Task instructions:
Reproduce, exactly and only, the lines of the data that follows from the one containing "acting/choosing" down to the one containing "We look back", without pictures.

── Task data ──

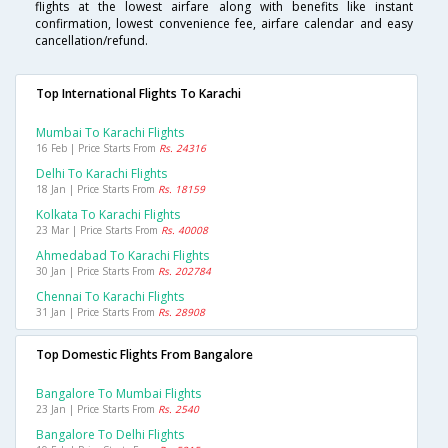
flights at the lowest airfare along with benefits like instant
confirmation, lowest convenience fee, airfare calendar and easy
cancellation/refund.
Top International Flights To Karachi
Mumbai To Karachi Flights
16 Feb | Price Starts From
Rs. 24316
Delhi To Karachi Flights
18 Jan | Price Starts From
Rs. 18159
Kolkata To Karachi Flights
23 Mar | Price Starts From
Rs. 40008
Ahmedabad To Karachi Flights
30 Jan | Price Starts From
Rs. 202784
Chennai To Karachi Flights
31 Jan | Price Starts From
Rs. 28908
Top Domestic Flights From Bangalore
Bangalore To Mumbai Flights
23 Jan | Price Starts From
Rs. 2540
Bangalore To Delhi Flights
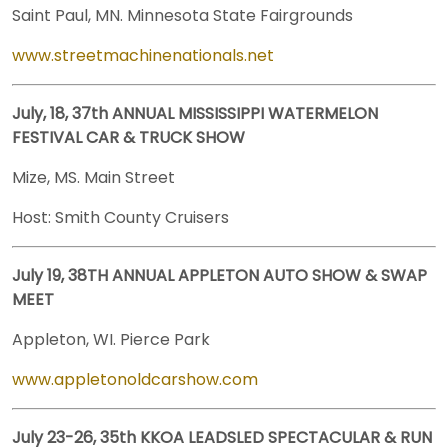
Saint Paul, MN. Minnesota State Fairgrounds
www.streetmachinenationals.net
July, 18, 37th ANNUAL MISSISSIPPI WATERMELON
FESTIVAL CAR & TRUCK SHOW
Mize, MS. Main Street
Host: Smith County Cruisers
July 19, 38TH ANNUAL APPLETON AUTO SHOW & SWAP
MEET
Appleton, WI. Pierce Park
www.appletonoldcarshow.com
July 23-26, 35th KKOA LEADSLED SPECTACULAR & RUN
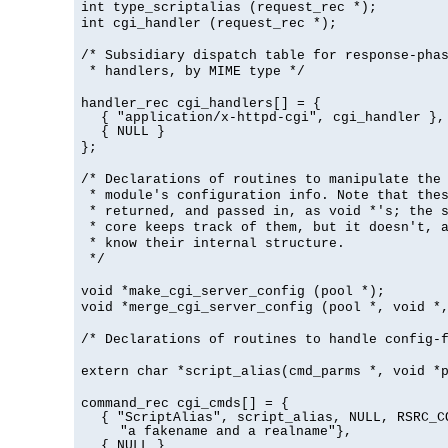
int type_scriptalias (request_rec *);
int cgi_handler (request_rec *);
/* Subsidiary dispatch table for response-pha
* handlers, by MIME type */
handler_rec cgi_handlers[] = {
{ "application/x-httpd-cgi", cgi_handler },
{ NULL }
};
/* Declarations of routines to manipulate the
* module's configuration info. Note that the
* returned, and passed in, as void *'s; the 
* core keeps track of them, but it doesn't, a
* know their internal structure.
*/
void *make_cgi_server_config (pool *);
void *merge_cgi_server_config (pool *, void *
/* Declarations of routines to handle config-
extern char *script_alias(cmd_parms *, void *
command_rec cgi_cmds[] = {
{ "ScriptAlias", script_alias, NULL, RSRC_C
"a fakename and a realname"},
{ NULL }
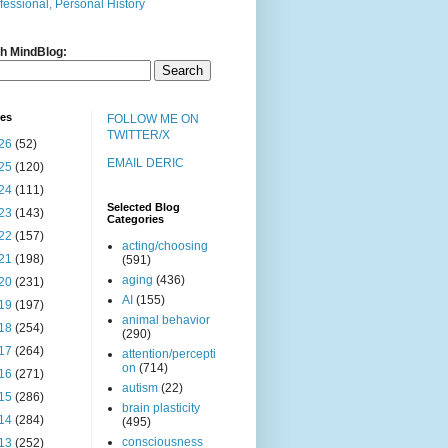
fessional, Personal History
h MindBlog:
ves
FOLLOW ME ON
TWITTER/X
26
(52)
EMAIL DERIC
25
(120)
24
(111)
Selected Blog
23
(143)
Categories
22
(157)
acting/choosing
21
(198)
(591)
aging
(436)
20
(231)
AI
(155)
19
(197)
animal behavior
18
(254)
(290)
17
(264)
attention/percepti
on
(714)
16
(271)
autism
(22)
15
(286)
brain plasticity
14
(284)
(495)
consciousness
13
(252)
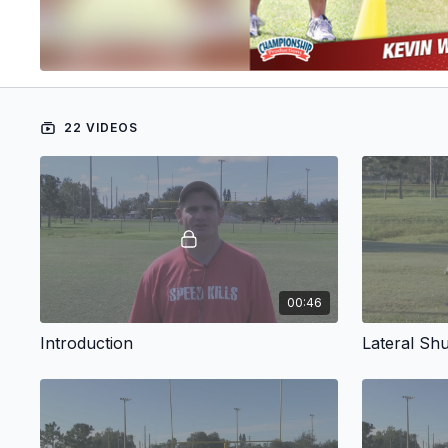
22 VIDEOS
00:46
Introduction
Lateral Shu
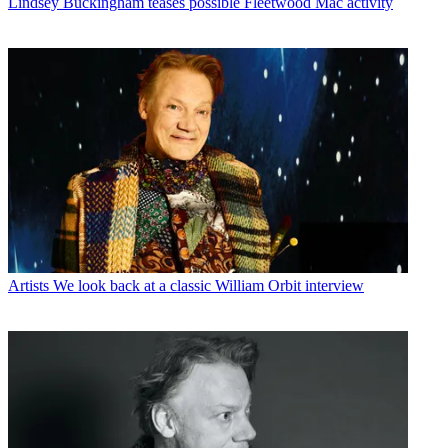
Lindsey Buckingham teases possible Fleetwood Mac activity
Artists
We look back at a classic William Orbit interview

───
── Task data ──

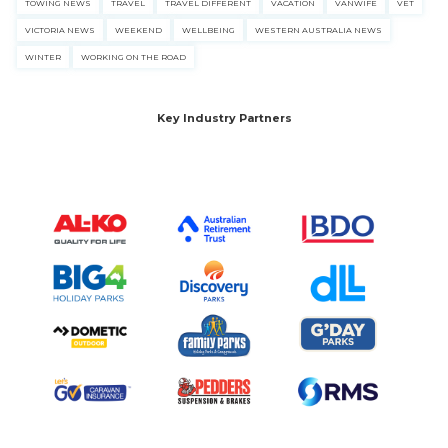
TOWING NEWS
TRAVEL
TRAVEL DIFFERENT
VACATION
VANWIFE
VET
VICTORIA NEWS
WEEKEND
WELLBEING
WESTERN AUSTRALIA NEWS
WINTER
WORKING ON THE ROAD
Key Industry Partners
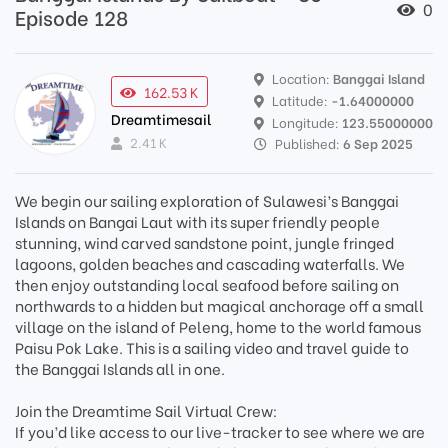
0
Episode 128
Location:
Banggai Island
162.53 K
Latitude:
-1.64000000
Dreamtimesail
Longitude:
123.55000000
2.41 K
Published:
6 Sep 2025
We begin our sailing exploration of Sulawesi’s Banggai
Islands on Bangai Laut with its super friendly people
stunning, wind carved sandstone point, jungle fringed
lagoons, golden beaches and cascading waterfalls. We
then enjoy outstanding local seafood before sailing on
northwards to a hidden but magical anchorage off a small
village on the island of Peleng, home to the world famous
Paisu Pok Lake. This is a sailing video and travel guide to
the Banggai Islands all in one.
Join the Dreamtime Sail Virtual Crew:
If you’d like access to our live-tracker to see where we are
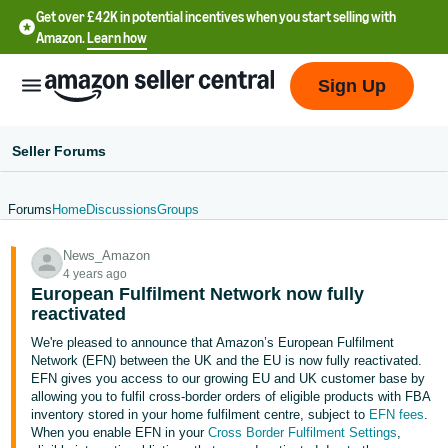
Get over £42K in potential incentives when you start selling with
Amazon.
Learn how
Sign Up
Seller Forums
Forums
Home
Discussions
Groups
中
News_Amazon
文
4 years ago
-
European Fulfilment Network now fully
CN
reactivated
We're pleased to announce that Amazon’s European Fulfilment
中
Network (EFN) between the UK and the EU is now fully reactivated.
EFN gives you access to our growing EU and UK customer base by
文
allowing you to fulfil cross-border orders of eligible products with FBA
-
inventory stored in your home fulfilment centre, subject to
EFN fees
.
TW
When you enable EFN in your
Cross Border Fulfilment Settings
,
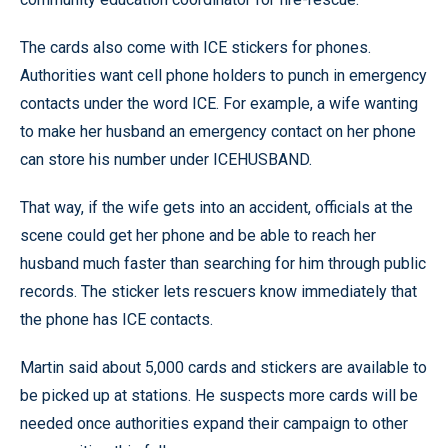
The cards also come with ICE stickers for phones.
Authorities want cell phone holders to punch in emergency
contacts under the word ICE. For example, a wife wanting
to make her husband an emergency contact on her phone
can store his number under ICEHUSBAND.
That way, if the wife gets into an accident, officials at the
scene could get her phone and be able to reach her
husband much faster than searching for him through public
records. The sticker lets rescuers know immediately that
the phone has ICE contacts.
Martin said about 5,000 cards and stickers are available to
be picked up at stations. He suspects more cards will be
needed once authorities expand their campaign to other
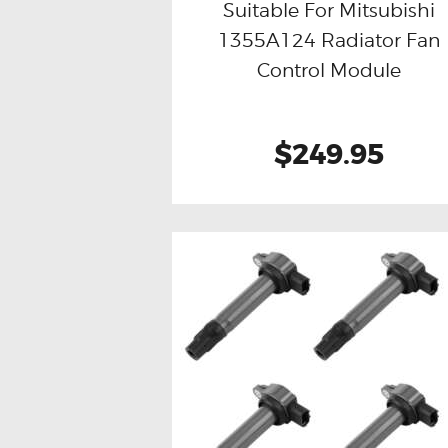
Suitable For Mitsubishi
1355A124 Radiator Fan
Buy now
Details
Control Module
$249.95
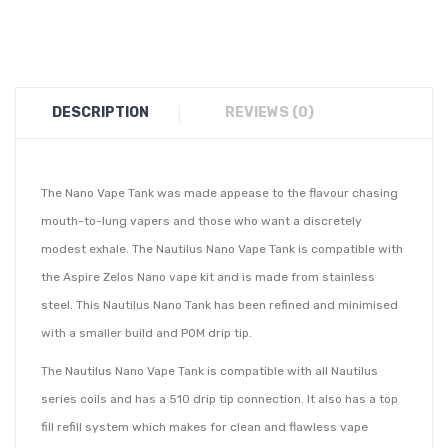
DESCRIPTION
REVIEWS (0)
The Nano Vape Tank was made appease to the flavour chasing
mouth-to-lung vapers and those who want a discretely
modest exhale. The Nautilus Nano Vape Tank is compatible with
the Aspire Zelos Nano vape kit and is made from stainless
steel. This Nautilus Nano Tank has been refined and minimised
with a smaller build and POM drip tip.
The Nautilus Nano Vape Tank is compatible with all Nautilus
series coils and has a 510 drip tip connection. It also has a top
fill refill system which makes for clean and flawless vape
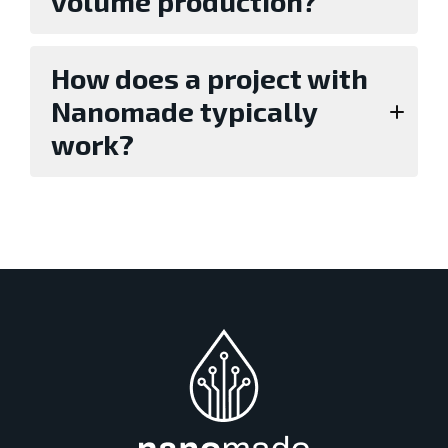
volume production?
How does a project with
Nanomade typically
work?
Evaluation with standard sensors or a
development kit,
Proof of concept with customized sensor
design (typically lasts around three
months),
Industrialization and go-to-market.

───
── Task data ──

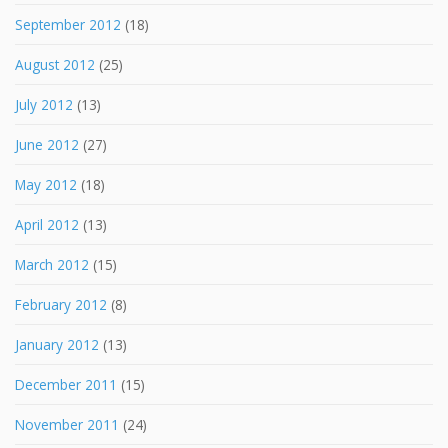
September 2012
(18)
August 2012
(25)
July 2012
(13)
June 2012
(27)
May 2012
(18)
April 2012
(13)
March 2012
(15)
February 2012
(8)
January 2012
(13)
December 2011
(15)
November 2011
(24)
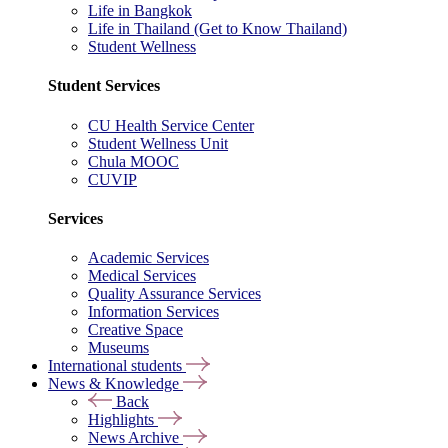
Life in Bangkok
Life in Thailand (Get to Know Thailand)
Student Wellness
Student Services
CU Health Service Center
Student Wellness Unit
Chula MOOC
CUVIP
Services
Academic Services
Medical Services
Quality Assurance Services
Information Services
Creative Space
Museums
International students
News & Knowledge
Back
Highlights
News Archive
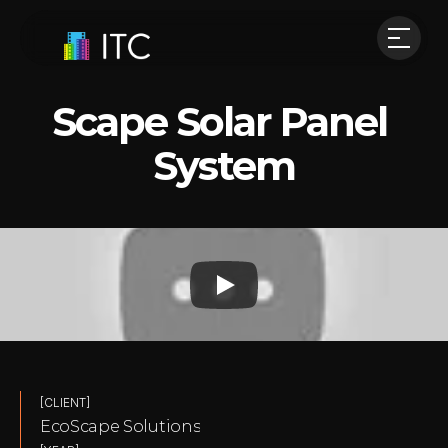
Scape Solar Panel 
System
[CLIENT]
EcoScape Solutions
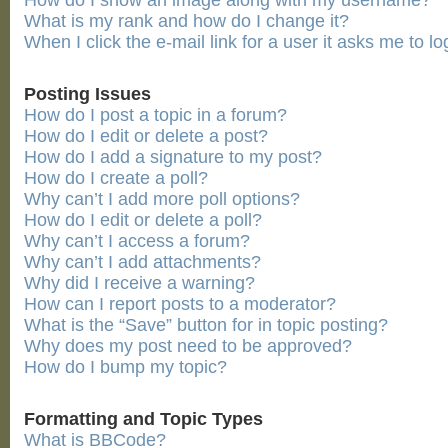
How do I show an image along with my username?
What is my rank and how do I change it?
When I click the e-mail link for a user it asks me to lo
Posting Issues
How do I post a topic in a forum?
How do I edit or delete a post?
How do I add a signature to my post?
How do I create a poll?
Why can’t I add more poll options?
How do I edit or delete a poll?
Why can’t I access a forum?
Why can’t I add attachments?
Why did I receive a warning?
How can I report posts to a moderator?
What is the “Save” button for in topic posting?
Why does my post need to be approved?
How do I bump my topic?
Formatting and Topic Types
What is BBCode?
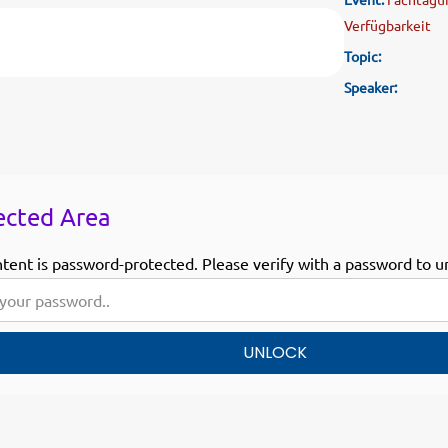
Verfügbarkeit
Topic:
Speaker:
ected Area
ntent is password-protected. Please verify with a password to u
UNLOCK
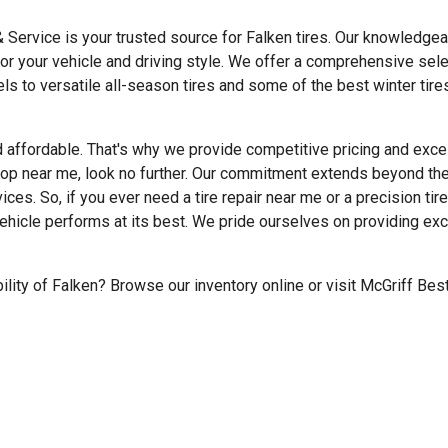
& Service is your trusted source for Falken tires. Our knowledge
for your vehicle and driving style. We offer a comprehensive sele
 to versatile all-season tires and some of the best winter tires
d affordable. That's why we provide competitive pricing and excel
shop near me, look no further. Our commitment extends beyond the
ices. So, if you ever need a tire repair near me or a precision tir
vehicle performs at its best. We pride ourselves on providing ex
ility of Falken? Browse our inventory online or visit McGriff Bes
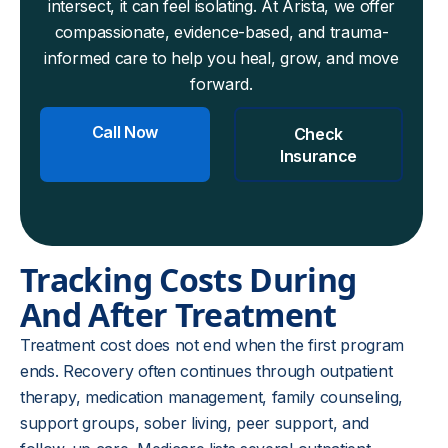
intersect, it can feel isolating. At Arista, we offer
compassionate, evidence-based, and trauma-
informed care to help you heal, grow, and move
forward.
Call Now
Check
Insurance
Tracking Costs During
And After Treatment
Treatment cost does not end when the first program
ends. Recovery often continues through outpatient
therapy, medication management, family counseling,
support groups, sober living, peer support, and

───

Output for this task:
acting/choosing
21
(198)
(591)
aging
(436)
20
(231)
AI
(155)
19
(197)
animal behavior
18
(254)
(290)
17
(264)
attention/percepti
on
(714)
16
(271)
autism
(22)
15
(286)
brain plasticity
14
(284)
(495)
consciousness
13
(252)
22 VIDEOS
00:46
Introduction
Lateral Shu
Lindsey Buckingham teases possible Fleetwood Mac activity
Artists
We look back at a classic William Orbit interview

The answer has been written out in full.